■ RECORDS FOR PROCESSING
== Segment start ==
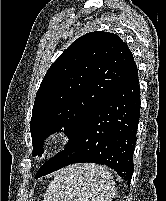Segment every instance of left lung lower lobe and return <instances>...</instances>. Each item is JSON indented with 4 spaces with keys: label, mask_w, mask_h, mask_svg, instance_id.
<instances>
[{
    "label": "left lung lower lobe",
    "mask_w": 166,
    "mask_h": 201,
    "mask_svg": "<svg viewBox=\"0 0 166 201\" xmlns=\"http://www.w3.org/2000/svg\"><path fill=\"white\" fill-rule=\"evenodd\" d=\"M140 118L136 63L69 138L66 148L37 171L40 178L65 166L90 162L114 169L129 185Z\"/></svg>",
    "instance_id": "0a47b994"
}]
</instances>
== Segment end ==
■ TASK STATEMENT
Without the pictures, print the whole listing exactly as given.

■ SOLUTION FOR THIS TASK
Segment every instance of left lung lower lobe and return <instances>...</instances>. Each item is JSON indented with 4 spaces with keys: label, mask_w, mask_h, mask_svg, instance_id.
<instances>
[{
    "label": "left lung lower lobe",
    "mask_w": 166,
    "mask_h": 201,
    "mask_svg": "<svg viewBox=\"0 0 166 201\" xmlns=\"http://www.w3.org/2000/svg\"><path fill=\"white\" fill-rule=\"evenodd\" d=\"M140 118L136 63L69 138L66 148L37 171L40 178L65 166L90 162L114 169L129 185Z\"/></svg>",
    "instance_id": "0a47b994"
}]
</instances>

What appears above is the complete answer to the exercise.